| The data |
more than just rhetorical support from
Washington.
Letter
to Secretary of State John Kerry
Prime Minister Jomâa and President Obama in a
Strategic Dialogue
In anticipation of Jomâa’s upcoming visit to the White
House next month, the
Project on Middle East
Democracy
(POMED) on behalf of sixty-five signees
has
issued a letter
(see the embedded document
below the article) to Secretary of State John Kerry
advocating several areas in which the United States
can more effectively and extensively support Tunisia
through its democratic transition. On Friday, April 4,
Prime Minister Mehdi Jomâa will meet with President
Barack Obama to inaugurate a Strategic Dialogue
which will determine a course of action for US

| Task instructions |
Your answer must be the full listing above, printed exactly as it stands.

| Task response |
more than just rhetorical support from
Washington.
Letter
to Secretary of State John Kerry
Prime Minister Jomâa and President Obama in a
Strategic Dialogue
In anticipation of Jomâa’s upcoming visit to the White
House next month, the
Project on Middle East
Democracy
(POMED) on behalf of sixty-five signees
has
issued a letter
(see the embedded document
below the article) to Secretary of State John Kerry
advocating several areas in which the United States
can more effectively and extensively support Tunisia
through its democratic transition. On Friday, April 4,
Prime Minister Mehdi Jomâa will meet with President
Barack Obama to inaugurate a Strategic Dialogue
which will determine a course of action for US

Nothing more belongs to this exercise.